[Transcribed page contents]
-*-

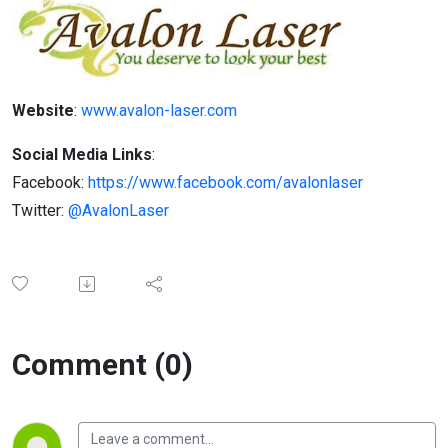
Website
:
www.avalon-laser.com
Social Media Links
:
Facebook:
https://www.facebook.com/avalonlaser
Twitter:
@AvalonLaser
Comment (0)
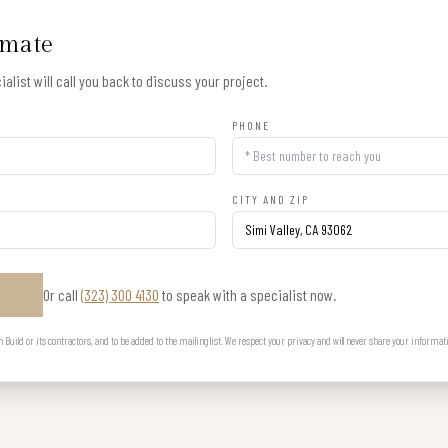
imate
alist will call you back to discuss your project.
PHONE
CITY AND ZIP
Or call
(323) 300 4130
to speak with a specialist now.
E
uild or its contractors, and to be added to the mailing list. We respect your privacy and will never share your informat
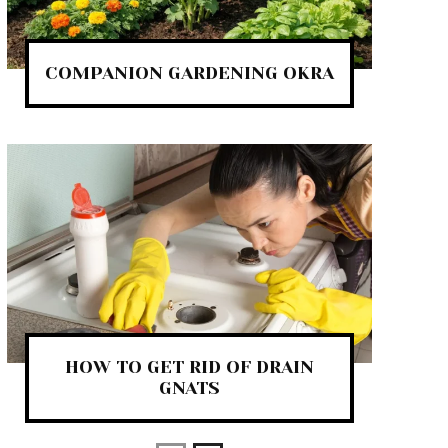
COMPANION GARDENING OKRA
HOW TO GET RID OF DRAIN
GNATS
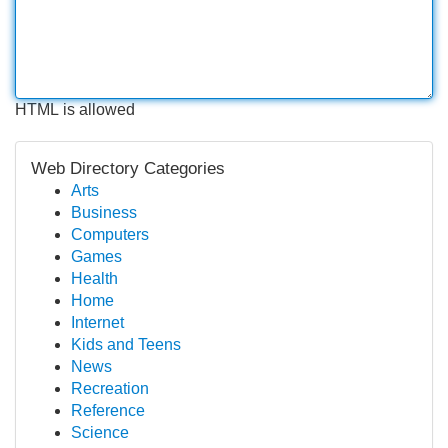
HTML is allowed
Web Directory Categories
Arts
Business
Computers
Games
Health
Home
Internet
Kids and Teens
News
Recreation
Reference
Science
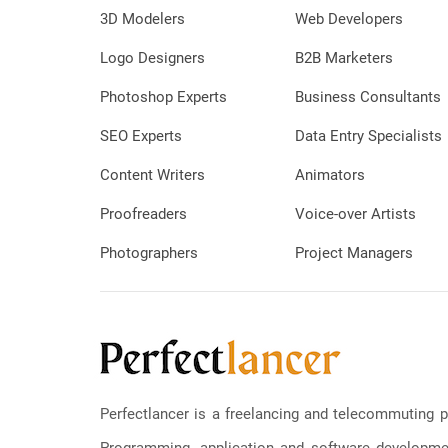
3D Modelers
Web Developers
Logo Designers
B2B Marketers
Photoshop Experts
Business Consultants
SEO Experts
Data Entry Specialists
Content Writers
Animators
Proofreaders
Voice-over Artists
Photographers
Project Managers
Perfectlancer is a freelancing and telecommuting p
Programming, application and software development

-*-

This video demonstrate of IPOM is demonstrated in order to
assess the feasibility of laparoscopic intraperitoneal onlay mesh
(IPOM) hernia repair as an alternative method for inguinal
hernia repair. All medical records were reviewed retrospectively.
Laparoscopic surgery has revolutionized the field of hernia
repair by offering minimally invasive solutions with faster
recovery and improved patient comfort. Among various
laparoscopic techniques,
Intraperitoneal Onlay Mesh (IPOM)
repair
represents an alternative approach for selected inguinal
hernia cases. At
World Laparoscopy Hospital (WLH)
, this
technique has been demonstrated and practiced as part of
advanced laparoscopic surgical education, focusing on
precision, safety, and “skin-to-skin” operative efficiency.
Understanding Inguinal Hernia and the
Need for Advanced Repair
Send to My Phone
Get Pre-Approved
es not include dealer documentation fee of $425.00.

-*-

> [ACTIVITY]: Show the lines of the records that include the string "call".

> [REPLY TO THE EXERCISE]:
alist will call you back to discuss your project.
Or call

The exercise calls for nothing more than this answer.